Task to carry out> What is printed must match, line for line, the records from their first line through the line containing "Вряд ли следует", with pictures left out.

Extracted page text data

* * *

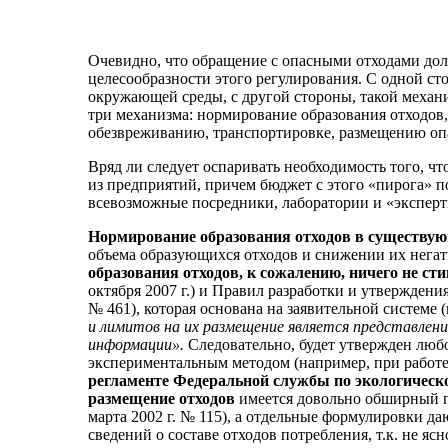
Очевидно, что обращение с опасными отходами долж
целесообразности этого регулирования. С одной ст
окружающей среды, с другой стороны, такой механ
три механизма: нормирование образования отходов,
обезвреживанию, транспортировке, размещению оп
Вряд ли следует оспаривать необходимость того, чт
из предприятий, причем бюджет с этого «пирога» п
всевозможные посредники, лаборатории и «эксперт
Нормирование образования отходов в существую
объема образующихся отходов и снижении их негат
образования отходов, к сожалению, ничего не ст
октября 2007 г.) и Правил разработки и утвержден
№ 461), которая основана на заявительной системе 
и лимитов на их размещение является представлени
информации».
Следовательно, будет утвержден люб
экспериментальным методом (например, при работе
регламенте Федеральной службы по экологическо
размещение отходов
имеется довольно обширный 
марта 2002 г. № 115), а отдельные формулировки 
сведений о составе отходов потребления, т.к. не яс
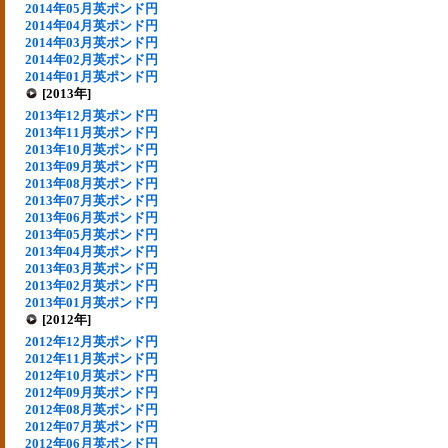
2014年05月英ポンド円
2014年04月英ポンド円
2014年03月英ポンド円
2014年02月英ポンド円
2014年01月英ポンド円
[2013年]
2013年12月英ポンド円
2013年11月英ポンド円
2013年10月英ポンド円
2013年09月英ポンド円
2013年08月英ポンド円
2013年07月英ポンド円
2013年06月英ポンド円
2013年05月英ポンド円
2013年04月英ポンド円
2013年03月英ポンド円
2013年02月英ポンド円
2013年01月英ポンド円
[2012年]
2012年12月英ポンド円
2012年11月英ポンド円
2012年10月英ポンド円
2012年09月英ポンド円
2012年08月英ポンド円
2012年07月英ポンド円
2012年06月英ポンド円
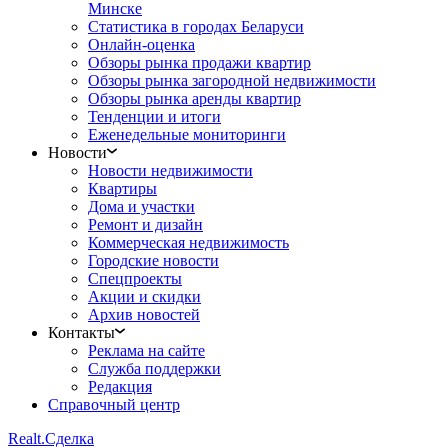
Минске
Статистика в городах Беларуси
Онлайн-оценка
Обзоры рынка продажи квартир
Обзоры рынка загородной недвижимости
Обзоры рынка аренды квартир
Тенденции и итоги
Еженедельные мониторинги
Новости
Новости недвижимости
Квартиры
Дома и участки
Ремонт и дизайн
Коммерческая недвижимость
Городские новости
Спецпроекты
Акции и скидки
Архив новостей
Контакты
Реклама на сайте
Служба поддержки
Редакция
Справочный центр
Realt.
Сделка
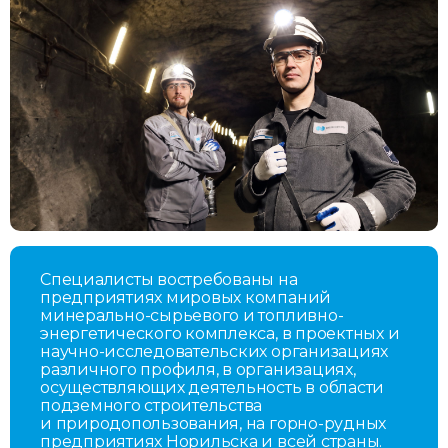
Специалисты востребованы на
предприятиях мировых компаний
минерально-сырьевого и топливно-
энергетического комплекса, в проектных и
научно-исследовательских организациях
различного профиля, в организациях,
осуществляющих деятельность в области
подземного строительства
и природопользования, на горно-рудных
предприятиях Норильска и всей страны.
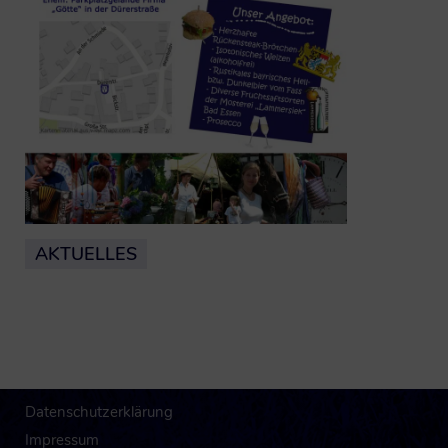
AKTUELLES
Datenschutzerklärung
Impressum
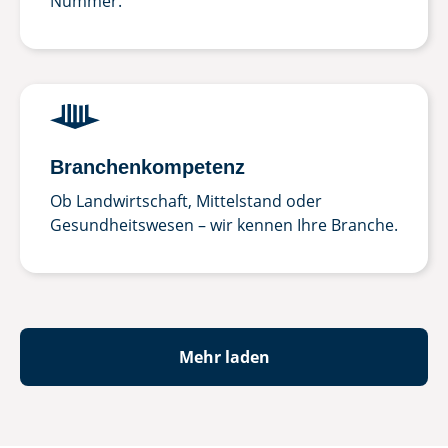
Nummer.
Branchenkompetenz
Ob Landwirtschaft, Mittelstand oder
Gesundheitswesen – wir kennen Ihre Branche.
Mehr laden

* * *

Task result>
Очевидно, что обращение с опасными отходами долж
целесообразности этого регулирования. С одной ст
окружающей среды, с другой стороны, такой механ
три механизма: нормирование образования отходов,
обезвреживанию, транспортировке, размещению оп
Вряд ли следует оспаривать необходимость того, чт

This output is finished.